Rolling Updates

Why It Exists

Rolling updates are the default deployment strategy in Kubernetes and the most commonly used approach for zero-downtime deployments. The concept is simple: replace old pods with new pods one (or a few) at a time, verifying health at each step. No additional infrastructure is needed (unlike blue-green), no complex analysis pipeline (unlike canary), and the Kubernetes scheduler handles all the orchestration.

Rolling updates represent the pragmatic middle ground: safer than deploying all-at-once, simpler than canary, and cheaper than blue-green. For 80% of deployments at 80% of companies, rolling updates are the right choice.

Historical Context

Before container orchestrators, rolling updates were manual. A deployment engineer would SSH into server 1, stop the service, deploy the new code, start the service, verify it was healthy, then move to server 2. This was slow (hours), error-prone (typos, missed servers), and inconsistent (server 3 might get a slightly different config than server 1).

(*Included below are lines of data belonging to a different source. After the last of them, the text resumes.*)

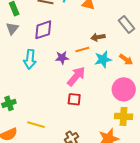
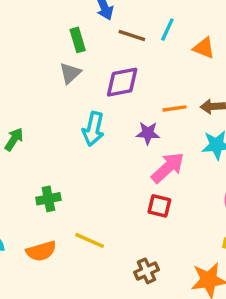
orange line: (82, 50) -> (175, 108), moved

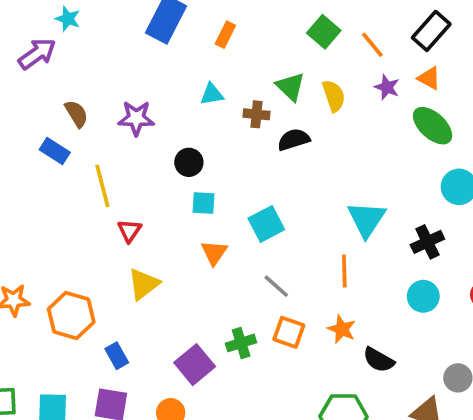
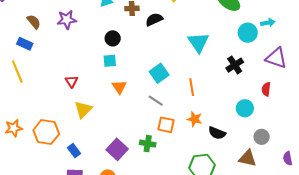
black circle: (189, 162) -> (113, 38), moved
yellow line: (102, 186) -> (17, 72), moved
cyan triangle: (367, 219) -> (198, 42), moved
cyan square: (266, 224) -> (159, 73), moved
cyan circle: (423, 296) -> (245, 108), moved
green cross: (241, 343) -> (148, 144), moved, turned 35

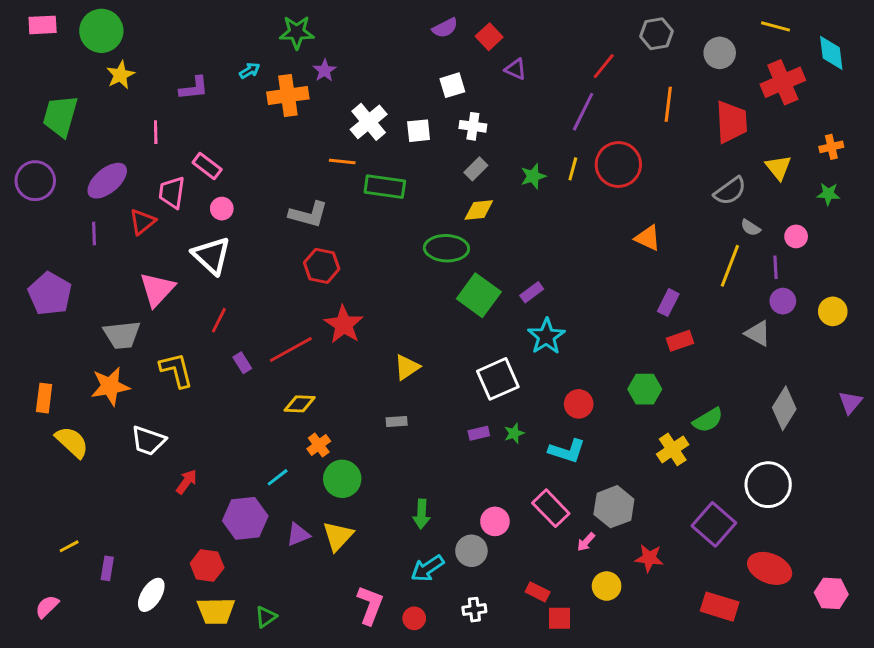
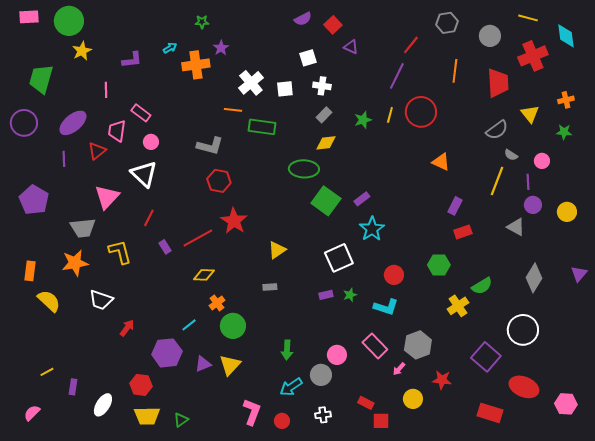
green star: (297, 32) -> (202, 22), size x0.6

Kubernetes (2014+) automated this entirely. The Deployment controller watches for changes to the pod template and orchestrates the rollout according to the configured strategy. The engineer updates the desired state; Kubernetes handles the transition.

First Principles

The Rolling Update Contract

A rolling update guarantees:

Minimum availability: At least replicas - maxUnavailable pods are running at all times
Maximum parallelism: At most replicas + maxSurge pods exist simultaneously
Health gating: New pods must pass readiness probes before old pods are terminated
Ordering: Old pods are only terminated after new pods are confirmed ready

Available Pods \geq replicas - maxUnavailable

Total Pods \leq replicas + maxSurge

MaxSurge and MaxUnavailable

These two parameters control the rollout speed vs. resource usage trade-off:

Parameter	Meaning	Effect
maxSurge	Max extra pods above desired count	Higher = faster rollout, more resources
maxUnavailable	Max pods below desired count	Higher = faster rollout, reduced capacity

Both can be absolute numbers or percentages:

maxSurge: 25% with 10 replicas = up to 13 pods during rollout (ceiling of 10 * 1.25)
maxUnavailable: 25% with 10 replicas = at least 8 pods available (floor of 10 * 0.75)

Core Mechanics

Kubernetes Deployment Controller Internals

The Readiness Gate

The readiness probe is the critical safety mechanism. Without it, Kubernetes considers a pod "ready" as soon as the container starts - even if the application hasn't finished initializing.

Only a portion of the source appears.